The Procrustes distances matrix among genera determined that Poblana and Chirostoma are less alike to each other (with a greater distance between them) and Menidia and Chirostoma are the most similar. The Procrustes distances indicated a lower similarity between Poblana and Chirostoma jordani and a greater similarity between Poblana and Menidia. The results also show that the mean shapes of Poblana-Chirostoma and Poblana-C. jordani are more different than those of the other genera, supporting the idea of Poblana and Chirostoma being morphometrically different.

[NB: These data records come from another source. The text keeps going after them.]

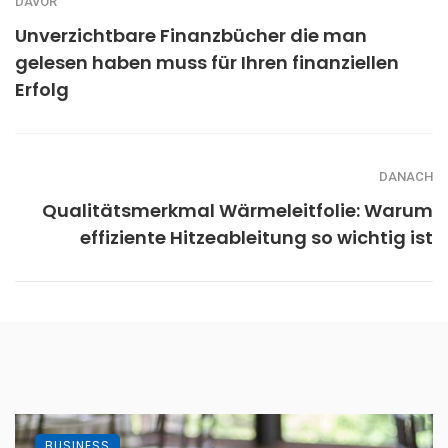
DAVOR
Unverzichtbare Finanzbücher die man
gelesen haben muss für Ihren finanziellen
Erfolg
DANACH
Qualitätsmerkmal Wärmeleitfolie: Warum
effiziente Hitzeableitung so wichtig ist
BUSINESS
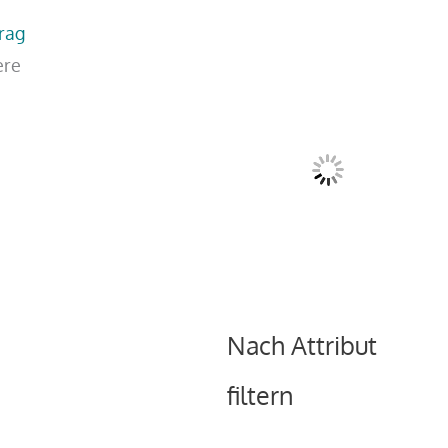
trag
ere
Nach Attribut
filtern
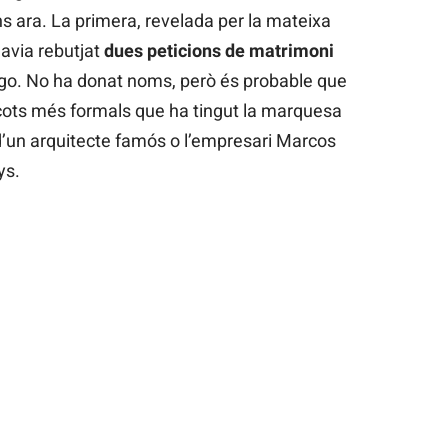
 ara. La primera, revelada per la mateixa
avia rebutjat
dues peticions de matrimoni
igo. No ha donat noms, però és probable que
icots més formals que ha tingut la marquesa
’un arquitecte famós o l’empresari Marcos
ys.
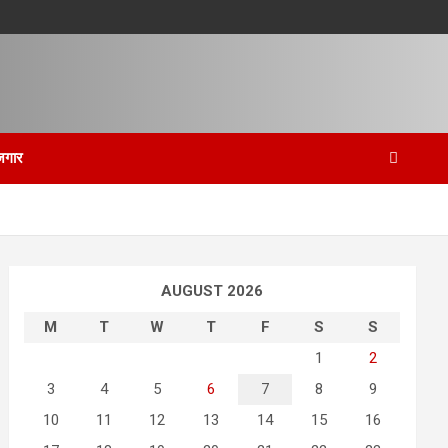
जगार
AUGUST 2026
M
T
W
T
F
S
S
1
2
3
4
5
6
7
8
9
10
11
12
13
14
15
16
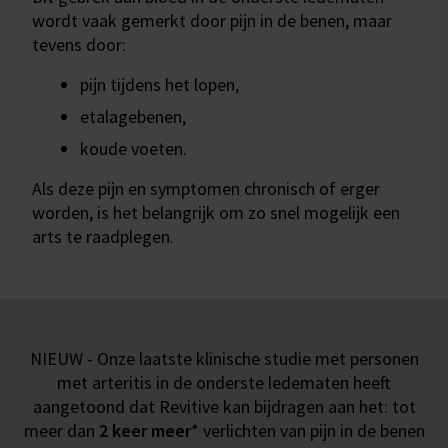
wordt vaak gemerkt door pijn in de benen, maar
tevens door:
pijn tijdens het lopen,
etalagebenen,
koude voeten.
Als deze pijn en symptomen chronisch of erger
worden, is het belangrijk om zo snel mogelijk een
arts te raadplegen.
NIEUW - Onze laatste klinische studie met personen
met arteritis in de onderste ledematen heeft
aangetoond dat Revitive kan bijdragen aan het: tot
meer dan
2 keer meer
* verlichten van pijn in de benen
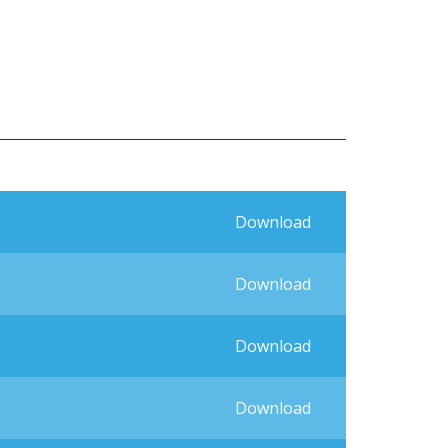
Download
Download
Download
Download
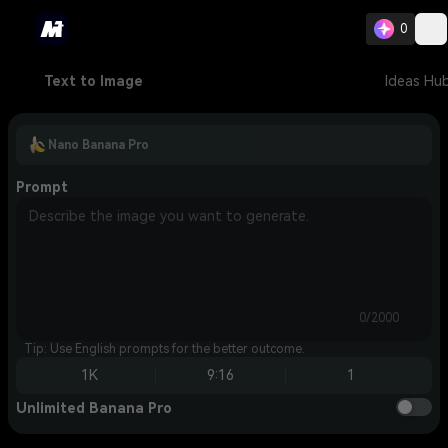
0
Text to Image
Ideas Hu
Nano Banana Pro
Prompt
0/2000
Tip: Use English prompts for the better outcome.
1K
9:16
1
Unlimited Banana Pro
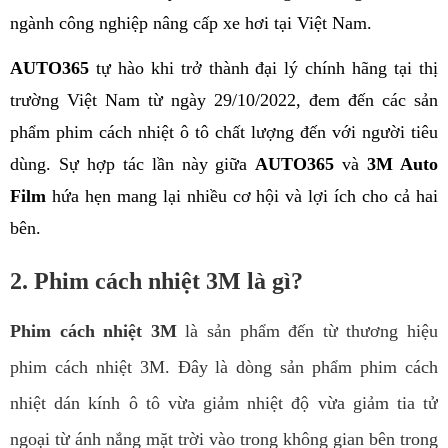
ngành công nghiệp nâng cấp xe hơi tại Việt Nam.
AUTO365
 tự hào khi trở thành đại lý chính hãng tại thị 
trường Việt Nam từ ngày 29/10/2022, đem đến các sản 
phẩm phim cách nhiệt ô tô chất lượng đến với người tiêu 
dùng. Sự hợp tác lần này giữa 
AUTO365
 và 
3M Auto 
Film
 hứa hẹn mang lại nhiều cơ hội và lợi ích cho cả hai 
bên.
2. Phim cách nhiệt 3M là gì?
Phim cách nhiệt 3M
là sản phẩm đến từ thương hiệu
phim cách nhiệt 3M. Đây là dòng sản phẩm phim cách
nhiệt dán kính ô tô vừa giảm nhiệt độ vừa giảm tia tử
ngoại từ ánh nắng mặt trời vào trong không gian bên trong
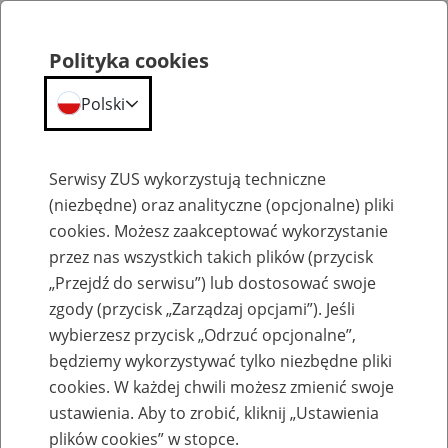
Polityka cookies
Polski
Menu
Szukaj
Serwisy ZUS wykorzystują techniczne
(niezbędne) oraz analityczne (opcjonalne) pliki
cookies. Możesz zaakceptować wykorzystanie
O ZUS
przez nas wszystkich takich plików (przycisk
„Przejdź do serwisu”) lub dostosować swoje
zgody (przycisk „Zarządzaj opcjami”). Jeśli
wybierzesz przycisk „Odrzuć opcjonalne”,
będziemy wykorzystywać tylko niezbędne pliki
Współpraca międzynarodowa ZUS
cookies. W każdej chwili możesz zmienić swoje
ustawienia. Aby to zrobić, kliknij „Ustawienia
plików cookies” w stopce.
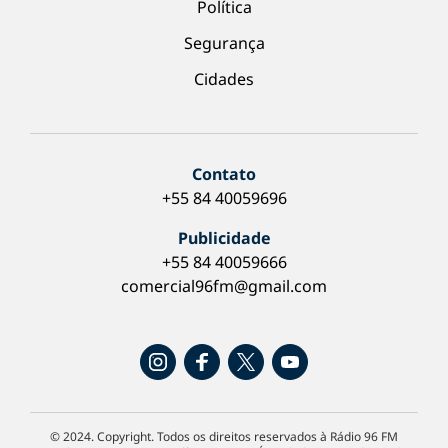
Política
Segurança
Cidades
Contato
+55 84 40059696
Publicidade
+55 84 40059666
comercial96fm@gmail.com
© 2024. Copyright. Todos os direitos reservados à Rádio 96 FM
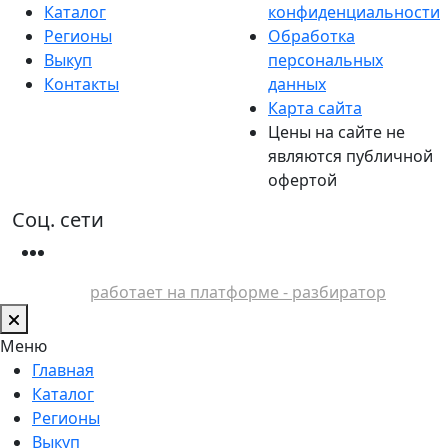
Каталог
конфиденциальности
Регионы
Обработка
Выкуп
персональных
Контакты
данных
Карта сайта
Цены на сайте не
являются публичной
офертой
Соц. сети
работает на платформе - разбиратор
Меню
Главная
Каталог
Регионы
Выкуп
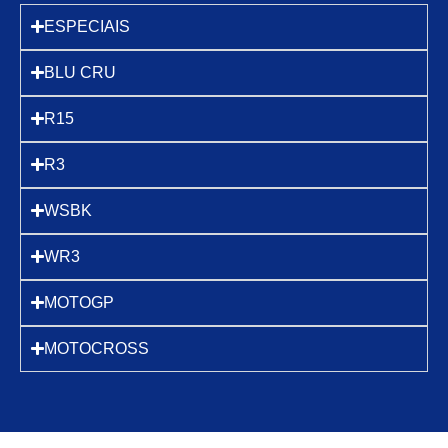
ESPECIAIS
BLU CRU
R15
R3
WSBK
WR3
MOTOGP
MOTOCROSS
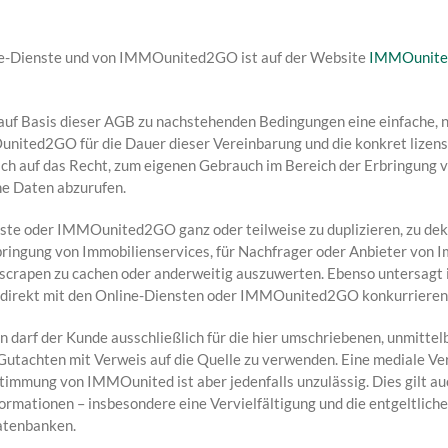
ne-Dienste und von IMMOunited2GO ist auf der Website
IMMOunite
f Basis dieser AGB zu nachstehenden Bedingungen eine einfache, ni
nited2GO für die Dauer dieser Vereinbarung und die konkret lizens
ich auf das Recht, zum eigenen Gebrauch im Bereich der Erbringung
ne Daten abzurufen.
enste oder IMMOunited2GO ganz oder teilweise zu duplizieren, zu dek
bringung von Immobilienservices, für Nachfrager oder Anbieter von 
u scrapen zu cachen oder anderweitig auszuwerten. Ebenso untersagt
indirekt mit den Online-Diensten oder IMMOunited2GO konkurrieren
 darf der Kunde ausschließlich für die hier umschriebenen, unmitte
Gutachten mit Verweis auf die Quelle zu verwenden. Eine mediale V
timmung von IMMOunited ist aber jedenfalls unzulässig. Dies gilt auc
mationen – insbesondere eine Vervielfältigung und die entgeltliche
atenbanken.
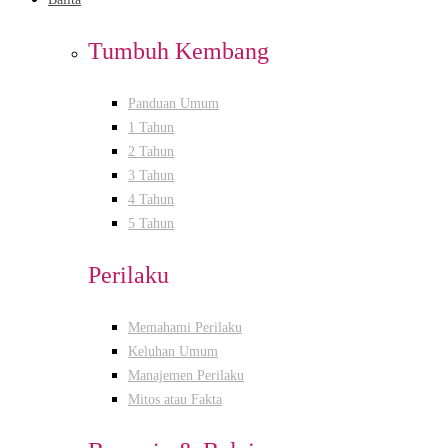
Tumbuh Kembang
Panduan Umum
1 Tahun
2 Tahun
3 Tahun
4 Tahun
5 Tahun
Perilaku
Memahami Perilaku
Keluhan Umum
Manajemen Perilaku
Mitos atau Fakta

Chirostoma estor, C. humboldtianum, C. promelas and C. consocium were species that showed the lowest value of discrimination with greater overlapping with other species, these results could be related to high degree of morphological polymorphism of the atherinopsid’s species (Barriga-Sosa et al., 2002; Bloom et al., 2009). Additionally, morphological differences within species have been closely linked to habitat adaptations related with swimming mode where body shapes are associated to lentic and lotic habitats (Fluker et al., 2011; Foster et al., 2015; Alarcón-Durán et al., 2017), these same characteristics could explain the changes in form at the genus level.
We found significant divergent morphometrics in the sampled silversides which were useful in discriminating genera and species despite the strong genetic relationships. Phenotypic variations are a product of genotype and environment interactions. They are thus a complex and important biological phenomenon that is still poorly studied. Although not all species of Poblana, Chirostoma and Menidia were incorporated in this study, significant morphometric differences were found at genus level.